Now, thinking of it psychologically, I imagine that this is, perhaps, a way through which my ego is allowing my own submissive personality and tendencies to surface while coping with the gender roles I grew up with. Not to be an armchair psychologist, but simply as a way of trying to understand my own mind and desires, I believe that I am manifesting my desires to be, for lack of a better term, a submissive partner by superimposing them onto my beliefs of female gender roles. My enjoyment of feminine attire is simply my mind rationalizing by essentially saying, "If you want to be submissive, you must look the role, and, as Romans go to Gladiator fights for entertainment, if you wish to be Roman, you must enjoy a little gore." Or something like that. In any event, I don't want to rid myself of the desire, oddly enough, despite how depressed it may make me that I will never fulfill it. Indeed, even if it is 100% impossible to satisfy, I still believe I want to hold onto the vain hope that I might wake one day in a more ideal body. Not to say my own is detestable, but it is not ideal to me, you understand. Indeed, if I had some curves, was perhaps an inch or two shorter, and underwent a complete bone structure pubertal-reversal, removing my testosterone-made chin, broad shoulders, large hands, etc, then I would not be so displeased. Oh, my trachea is a bit large, too, so that would need to go as well.

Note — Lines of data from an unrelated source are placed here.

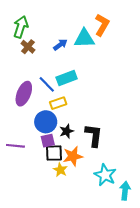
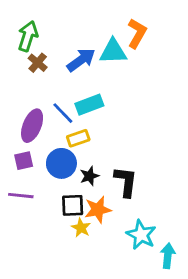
blue arrow: (60, 45) -> (81, 60), size x1.5
purple square: (48, 141) -> (24, 161), moved

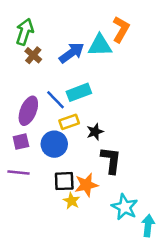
black star: (89, 176) -> (95, 132), moved

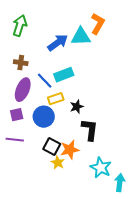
brown cross: (33, 55) -> (21, 63), moved, turned -32
black square: (64, 181) -> (52, 147), turned 30

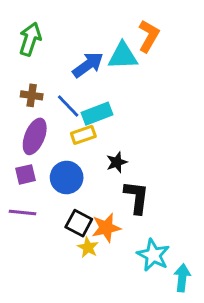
blue line: (45, 81) -> (68, 106), moved
yellow rectangle: (56, 99) -> (83, 135), moved

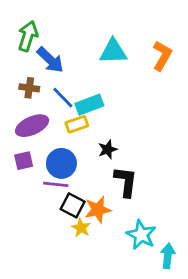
orange L-shape: (149, 36) -> (162, 56), moved
blue arrow: (88, 65) -> (50, 60), moved, turned 80
purple ellipse: (35, 136) -> (32, 126), turned 44
purple line: (22, 212) -> (56, 184), moved

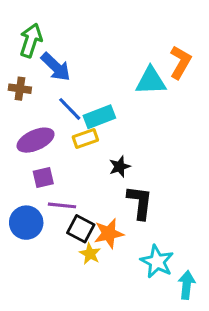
cyan triangle: (113, 51) -> (151, 81), moved
brown cross: (29, 88) -> (20, 89), moved
purple square: (24, 161) -> (43, 177), moved
blue circle: (61, 163) -> (26, 223), moved

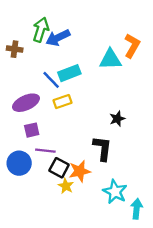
green arrow: (31, 40) -> (41, 30), moved
blue arrow: (56, 67) -> (58, 38), moved, turned 110
brown cross: (20, 89) -> (15, 49), moved
cyan rectangle: (99, 117) -> (69, 73), moved
black star: (120, 167) -> (117, 119), moved

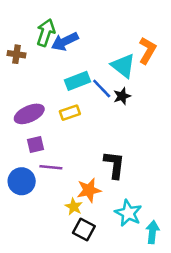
cyan triangle: (110, 59) -> (123, 66), turned 40
blue line: (51, 80) -> (102, 88), moved
black star: (117, 119) -> (122, 96), moved
black square: (59, 168) -> (84, 230), moved

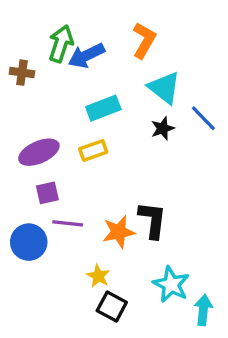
orange L-shape: (147, 50) -> (144, 40), moved
blue line: (102, 88) -> (203, 118), moved
orange star: (89, 190) -> (119, 232), moved

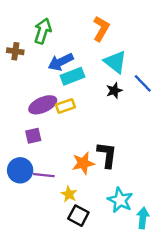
blue arrow: (86, 56) -> (61, 62), moved
purple ellipse: (39, 152) -> (43, 105), moved
purple line: (68, 223) -> (44, 175), moved

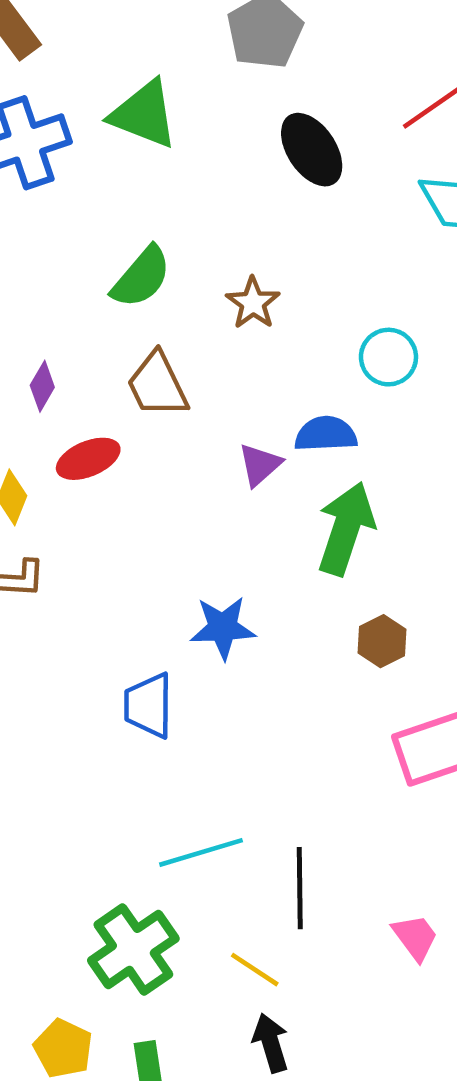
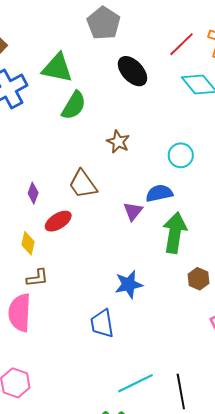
green semicircle: (141, 277) -> (74, 105), moved

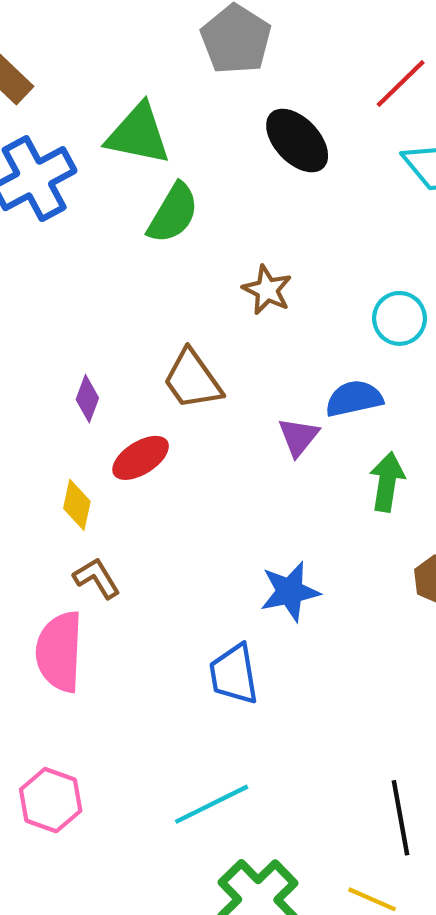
green arrow: (175, 233) -> (387, 482), size x0.7
brown L-shape: (37, 278) -> (97, 578), turned -115
cyan line: (135, 383) -> (212, 804), moved

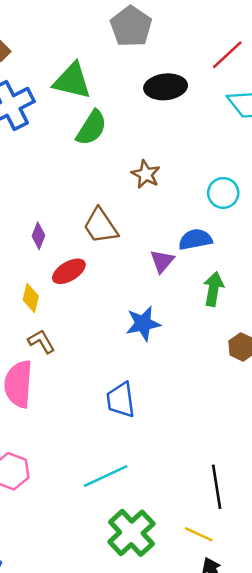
black ellipse: (297, 141) -> (166, 87), turned -54
blue star: (290, 592) -> (143, 324), moved

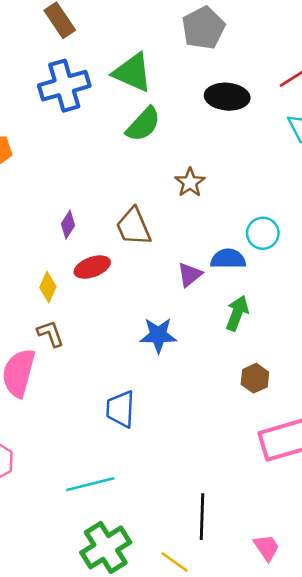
cyan circle: (223, 193) -> (263, 233), moved

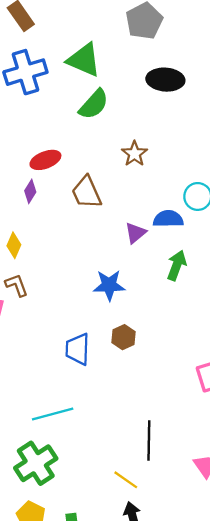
red ellipse: (92, 267) -> (45, 160), moved
brown hexagon: (255, 378) -> (123, 337), moved
green cross: (106, 547) -> (36, 463), moved

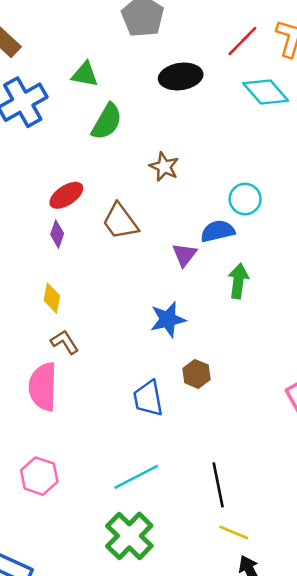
green triangle: (84, 60) -> (85, 74), size x0.7
black line: (149, 441) -> (218, 485), moved

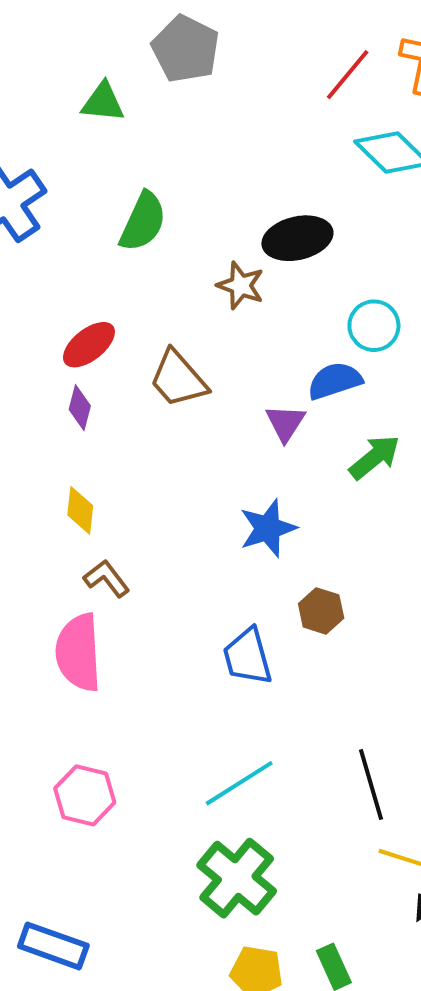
green triangle: (85, 74) -> (103, 102), moved
black ellipse: (181, 76) -> (297, 238), moved
green arrow: (238, 281) -> (375, 457), turned 48

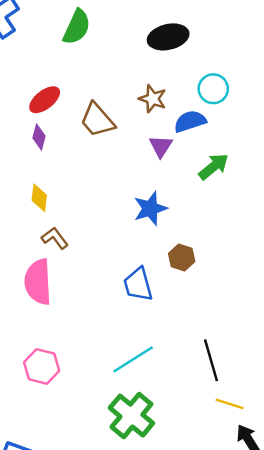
brown star: (241, 286) -> (153, 99), moved

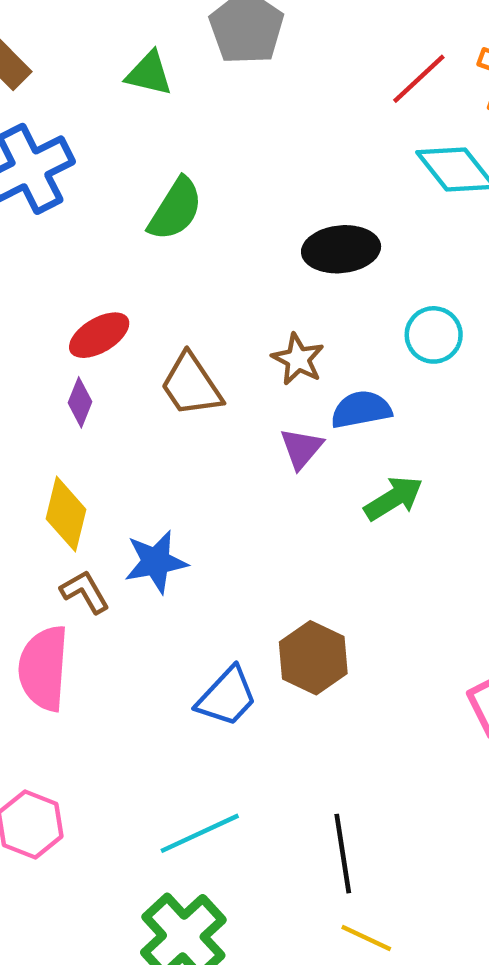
cyan circle: (213, 89) -> (434, 335), moved
yellow diamond: (39, 198) -> (66, 514), size x1.4
blue star: (150, 209) -> (156, 562), moved
brown hexagon: (182, 258) -> (313, 658), size x1.4
blue trapezoid: (138, 284) -> (227, 697), turned -129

In any event, this self-inquiry does nothing to help my desire to be the little girl, and, indeed, I can think of no way of fulfilling my desires satisfactorily. There's surgery, hallucinogenic drugs, and waiting for virtual reality to support a lifetime subscription/hook-in, all of which cost much beyond I could ever afford, and, even then, would give me less than acceptable results, for various reasons. I'd much rather call upon some omnipotent Goddess or Demon to grant my tiny wish, since they, at least, might have the ability to change my very bone structure, which is the greatest detriment to my desire. I wonder just what the extent of the power a certain gap demon possesses...and how painful it would be to employ her.